Депрессия кончилась внезапно. На четвертый день после похода в магазин, где были потрачены последние рубли, она проснулась от голода — злая, но энергичная. Есть хотелось безумно, денег не было, договор об аренде комнаты истекал через четыре недели. Необходимо было срочно что-нибудь предпринять.
Проблему с питанием она решила, подрядившись мыть посуду в ближайшей столовке. Взяли ее неофициально, денег не платили совсем, зато кормили полным обедом и снабжали скромным сухим пайком: хлеб, масло, чай, сахар, иногда кусочек сыра или колбасы. Она догадывалась, что ее бессовестно эксплуатируют, но не возражала, потому что возня с тарелками и кастрюлями обеспечивала ее пищей на целый день, а занимала всего два часа, позволяя остальное время тратить на поиски постоянной работы.

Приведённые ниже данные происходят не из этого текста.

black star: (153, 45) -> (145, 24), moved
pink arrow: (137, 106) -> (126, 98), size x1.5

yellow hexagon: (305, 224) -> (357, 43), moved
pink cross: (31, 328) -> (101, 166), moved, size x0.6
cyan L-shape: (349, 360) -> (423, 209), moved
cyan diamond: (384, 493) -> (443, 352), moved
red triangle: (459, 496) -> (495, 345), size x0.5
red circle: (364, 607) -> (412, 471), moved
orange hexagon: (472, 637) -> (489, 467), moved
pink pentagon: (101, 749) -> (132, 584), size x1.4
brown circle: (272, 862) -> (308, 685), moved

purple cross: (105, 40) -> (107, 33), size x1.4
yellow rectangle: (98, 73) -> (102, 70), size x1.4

Вспоминая об этих поисках, она всегда непроизвольно стискивала кулаки. Сколько пришлось вынести унижений и разочарований! В конце концов она капитулировала — устроилась торговать поддельной французской косметикой на рынке. Успокаивала себя обещанием, что это ненадолго, что она уволится, как только поднакопит деньжат и обеспечит себя жильем хотя бы на полгода, а там подыщет что-нибудь получше. Но время шло, а перемен к лучшему не предвиделось. Незапланированные траты съедали сбережения, данный себе зарок ежедневно заниматься музыкой постоянно нарушался — после десяти, двенадцати часов торговли не до музицирования. Она чувствовала, что опускается, грубеет, теряет кураж.